» Dataset entries
■ ■ ■ ■ ■

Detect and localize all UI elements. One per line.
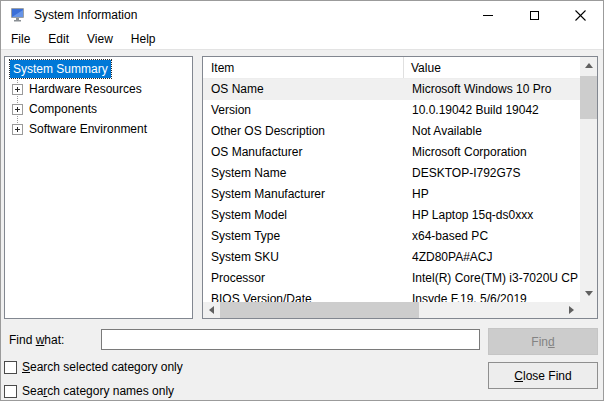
menu-view[interactable]: View: [78, 29, 122, 50]
window-title: System Information: [34, 1, 137, 29]
vertical-scrollbar-thumb[interactable]: [580, 76, 597, 119]
arrow-left-icon: [209, 306, 214, 314]
horizontal-scrollbar[interactable]: [203, 302, 580, 318]
find-input[interactable]: [101, 329, 480, 350]
list-rows: OS NameMicrosoft Windows 10 Pro Version1…: [203, 79, 580, 302]
find-what-label: Find what:: [9, 331, 64, 349]
expand-plus-icon[interactable]: [12, 124, 23, 135]
checkbox-label: Search selected category only: [22, 360, 183, 374]
table-row[interactable]: OS ManufacturerMicrosoft Corporation: [203, 142, 580, 163]
tree-item-hardware-resources[interactable]: Hardware Resources: [5, 80, 192, 98]
vertical-scrollbar[interactable]: [580, 57, 597, 302]
table-row[interactable]: System ModelHP Laptop 15q-ds0xxx: [203, 205, 580, 226]
maximize-icon: [530, 11, 539, 20]
scroll-up-button[interactable]: [580, 57, 597, 74]
menu-edit[interactable]: Edit: [39, 29, 78, 50]
table-row[interactable]: System ManufacturerHP: [203, 184, 580, 205]
checkbox-icon[interactable]: [4, 385, 17, 398]
system-information-window: System Information File Edit View Help S…: [0, 0, 604, 401]
minimize-icon: [483, 15, 493, 16]
category-tree: System Summary Hardware Resources Compon…: [4, 56, 193, 319]
system-information-app-icon: [10, 7, 26, 23]
column-header-value[interactable]: Value: [404, 57, 580, 78]
list-header: Item Value: [203, 57, 580, 79]
menu-file[interactable]: File: [2, 29, 39, 50]
menu-bar: File Edit View Help: [1, 29, 603, 50]
table-row[interactable]: System NameDESKTOP-I792G7S: [203, 163, 580, 184]
maximize-button[interactable]: [511, 1, 557, 29]
table-row[interactable]: System SKU4ZD80PA#ACJ: [203, 247, 580, 268]
table-row[interactable]: ProcessorIntel(R) Core(TM) i3-7020U CP: [203, 268, 580, 289]
title-bar: System Information: [1, 1, 603, 29]
checkbox-label: Search category names only: [22, 384, 174, 398]
arrow-down-icon: [585, 291, 593, 296]
scroll-right-button[interactable]: [563, 302, 580, 318]
horizontal-scrollbar-thumb[interactable]: [220, 302, 419, 318]
tree-item-components[interactable]: Components: [5, 100, 192, 118]
arrow-up-icon: [585, 63, 593, 68]
expand-plus-icon[interactable]: [12, 84, 23, 95]
table-row[interactable]: BIOS Version/DateInsyde F.19, 5/6/2019: [203, 289, 580, 302]
close-button[interactable]: [557, 1, 603, 29]
column-header-item[interactable]: Item: [203, 57, 404, 78]
close-icon: [575, 10, 586, 21]
scroll-left-button[interactable]: [203, 302, 220, 318]
tree-item-system-summary[interactable]: System Summary: [5, 60, 192, 78]
table-row[interactable]: System Typex64-based PC: [203, 226, 580, 247]
scroll-down-button[interactable]: [580, 285, 597, 302]
tree-item-software-environment[interactable]: Software Environment: [5, 120, 192, 138]
details-list: Item Value OS NameMicrosoft Windows 10 P…: [202, 56, 598, 319]
find-button[interactable]: Find: [488, 328, 598, 355]
expand-plus-icon[interactable]: [12, 104, 23, 115]
table-row[interactable]: Version10.0.19042 Build 19042: [203, 100, 580, 121]
scrollbar-corner: [580, 302, 597, 318]
table-row[interactable]: OS NameMicrosoft Windows 10 Pro: [203, 79, 580, 100]
search-category-names-checkbox[interactable]: Search category names only: [4, 383, 174, 399]
minimize-button[interactable]: [465, 1, 511, 29]
search-selected-category-checkbox[interactable]: Search selected category only: [4, 359, 183, 375]
menu-help[interactable]: Help: [122, 29, 165, 50]
window-controls: [465, 1, 603, 29]
checkbox-icon[interactable]: [4, 361, 17, 374]
arrow-right-icon: [569, 306, 574, 314]
close-find-button[interactable]: Close Find: [488, 362, 598, 389]
table-row[interactable]: Other OS DescriptionNot Available: [203, 121, 580, 142]
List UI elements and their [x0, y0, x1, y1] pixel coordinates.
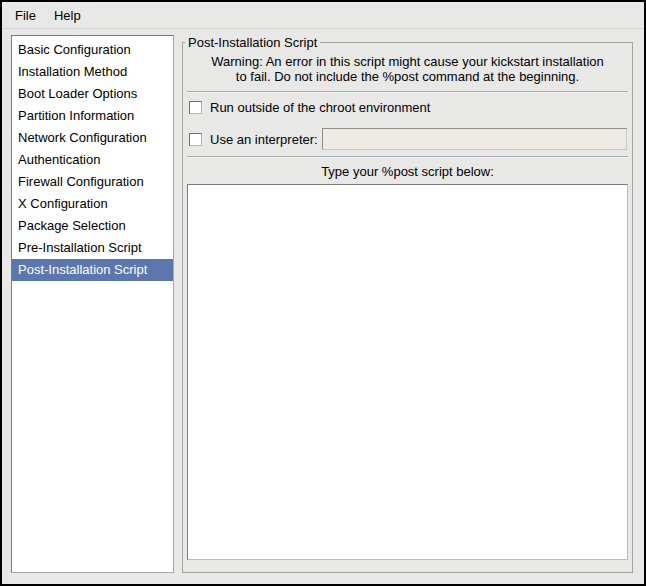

■ ■ ■ ■ ■

» WHAT TO WORK ON
If an entry above holds a picture, leave that picture out and print the rest exactly.

» REPLY TO THE EXERCISE
Detect and localize all UI elements. One per line.
menu-view[interactable]: View: [78, 29, 122, 50]
window-title: System Information: [34, 1, 137, 29]
vertical-scrollbar-thumb[interactable]: [580, 76, 597, 119]
arrow-left-icon: [209, 306, 214, 314]
horizontal-scrollbar[interactable]: [203, 302, 580, 318]
find-input[interactable]: [101, 329, 480, 350]
list-rows: OS NameMicrosoft Windows 10 Pro Version1…: [203, 79, 580, 302]
find-what-label: Find what:: [9, 331, 64, 349]
expand-plus-icon[interactable]: [12, 124, 23, 135]
checkbox-label: Search selected category only: [22, 360, 183, 374]
table-row[interactable]: OS ManufacturerMicrosoft Corporation: [203, 142, 580, 163]
tree-item-hardware-resources[interactable]: Hardware Resources: [5, 80, 192, 98]
vertical-scrollbar[interactable]: [580, 57, 597, 302]
table-row[interactable]: System ModelHP Laptop 15q-ds0xxx: [203, 205, 580, 226]
maximize-icon: [530, 11, 539, 20]
scroll-up-button[interactable]: [580, 57, 597, 74]
menu-edit[interactable]: Edit: [39, 29, 78, 50]
table-row[interactable]: System ManufacturerHP: [203, 184, 580, 205]
checkbox-icon[interactable]: [4, 385, 17, 398]
system-information-window: System Information File Edit View Help S…: [0, 0, 604, 401]
minimize-icon: [483, 15, 493, 16]
category-tree: System Summary Hardware Resources Compon…: [4, 56, 193, 319]
system-information-app-icon: [10, 7, 26, 23]
column-header-value[interactable]: Value: [404, 57, 580, 78]
list-header: Item Value: [203, 57, 580, 79]
menu-file[interactable]: File: [2, 29, 39, 50]
menu-bar: File Edit View Help: [1, 29, 603, 50]
table-row[interactable]: System NameDESKTOP-I792G7S: [203, 163, 580, 184]
maximize-button[interactable]: [511, 1, 557, 29]
table-row[interactable]: System SKU4ZD80PA#ACJ: [203, 247, 580, 268]
table-row[interactable]: ProcessorIntel(R) Core(TM) i3-7020U CP: [203, 268, 580, 289]
title-bar: System Information: [1, 1, 603, 29]
checkbox-label: Search category names only: [22, 384, 174, 398]
arrow-down-icon: [585, 291, 593, 296]
scroll-right-button[interactable]: [563, 302, 580, 318]
horizontal-scrollbar-thumb[interactable]: [220, 302, 419, 318]
tree-item-components[interactable]: Components: [5, 100, 192, 118]
arrow-up-icon: [585, 63, 593, 68]
expand-plus-icon[interactable]: [12, 84, 23, 95]
table-row[interactable]: BIOS Version/DateInsyde F.19, 5/6/2019: [203, 289, 580, 302]
close-button[interactable]: [557, 1, 603, 29]
column-header-item[interactable]: Item: [203, 57, 404, 78]
close-icon: [575, 10, 586, 21]
scroll-left-button[interactable]: [203, 302, 220, 318]
tree-item-system-summary[interactable]: System Summary: [5, 60, 192, 78]
table-row[interactable]: System Typex64-based PC: [203, 226, 580, 247]
scroll-down-button[interactable]: [580, 285, 597, 302]
tree-item-software-environment[interactable]: Software Environment: [5, 120, 192, 138]
details-list: Item Value OS NameMicrosoft Windows 10 P…: [202, 56, 598, 319]
find-button[interactable]: Find: [488, 328, 598, 355]
expand-plus-icon[interactable]: [12, 104, 23, 115]
table-row[interactable]: Version10.0.19042 Build 19042: [203, 100, 580, 121]
scrollbar-corner: [580, 302, 597, 318]
table-row[interactable]: OS NameMicrosoft Windows 10 Pro: [203, 79, 580, 100]
search-category-names-checkbox[interactable]: Search category names only: [4, 383, 174, 399]
minimize-button[interactable]: [465, 1, 511, 29]
search-selected-category-checkbox[interactable]: Search selected category only: [4, 359, 183, 375]
menu-help[interactable]: Help: [122, 29, 165, 50]
window-controls: [465, 1, 603, 29]
checkbox-icon[interactable]: [4, 361, 17, 374]
arrow-right-icon: [569, 306, 574, 314]
close-find-button[interactable]: Close Find: [488, 362, 598, 389]
table-row[interactable]: Other OS DescriptionNot Available: [203, 121, 580, 142]
List UI elements and their [x0, y0, x1, y1] pixel coordinates.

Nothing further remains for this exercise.